LIMITATIONS, REASONS FOR CAUTION: Limitations to this study include a possible misclassification of BPA exposure and difficulties in extrapolating the findings to the general population.

WIDER IMPLICATIONS OF THE FINDINGS: Data on the relation between urinary BPA concentrations and reproductive outcomes remain scarce and additional research is needed to clarify its role in human reproduction.

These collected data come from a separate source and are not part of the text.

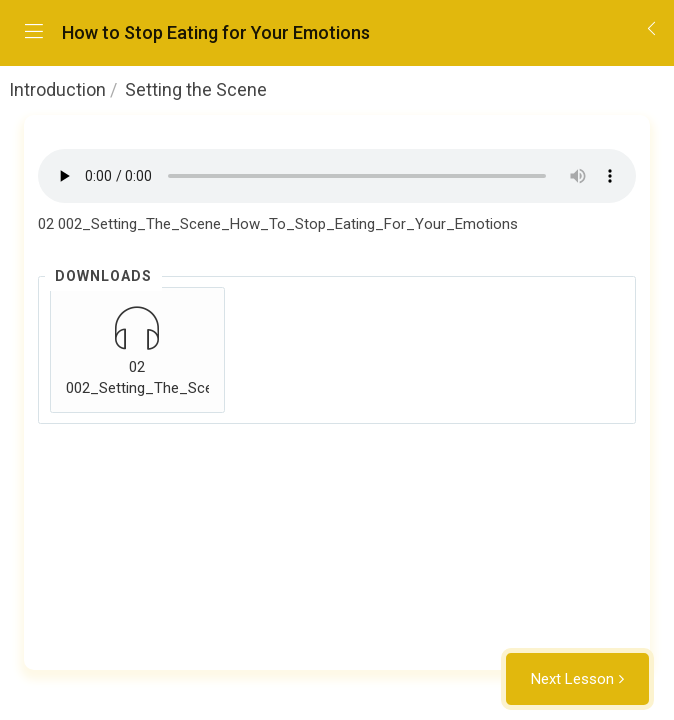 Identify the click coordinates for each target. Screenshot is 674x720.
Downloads (103, 276)
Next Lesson (572, 679) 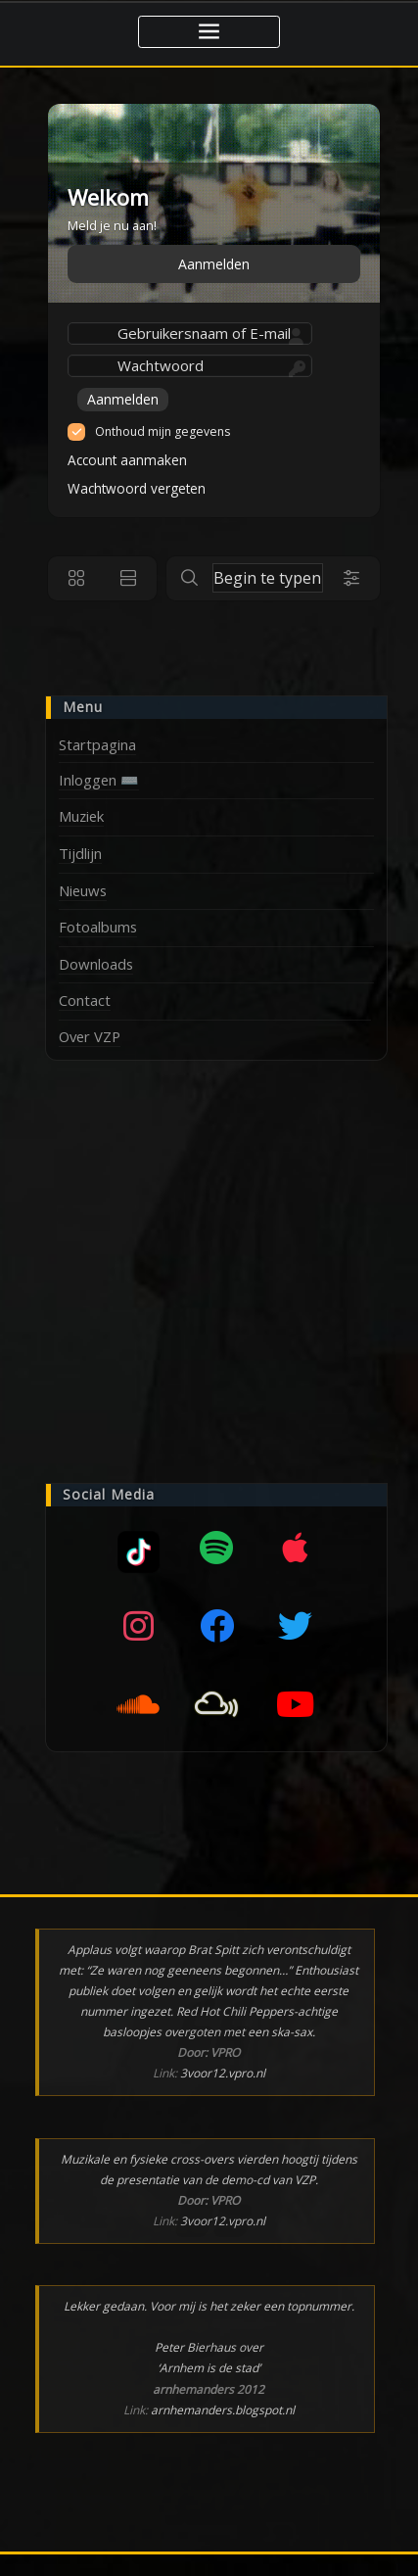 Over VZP (89, 1036)
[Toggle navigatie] (209, 32)
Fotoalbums (98, 926)
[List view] (128, 578)
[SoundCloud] (138, 1704)
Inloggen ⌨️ (99, 779)
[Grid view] (76, 578)
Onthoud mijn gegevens (162, 431)
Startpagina (97, 744)
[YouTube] (294, 1704)
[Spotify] (216, 1547)
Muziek (81, 816)
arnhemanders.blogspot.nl (223, 2410)
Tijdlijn (80, 853)
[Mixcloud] (138, 1547)
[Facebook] (216, 1625)
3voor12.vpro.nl (222, 2073)
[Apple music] (294, 1547)
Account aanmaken (127, 460)
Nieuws (83, 890)
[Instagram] (138, 1625)
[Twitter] (294, 1625)
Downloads (96, 964)
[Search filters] (351, 578)
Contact (85, 1000)
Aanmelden (214, 264)
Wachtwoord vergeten (137, 488)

STUDY FUNDING/COMPETING INTERESTS: This work was supported by NIH grants R01ES022955, R01ES009718 and R01ES000002 from the National Institute of Environmental Health Sciences (NIEHS) and grant T32DK00770316 from the National Institute of Child Health and Human Development (NICHD). None of the authors has any conflicts of interest to declare. The findings and conclusions in this report are those of the authors and do not necessarily represent the official position of the Centers for Disease Control and Prevention.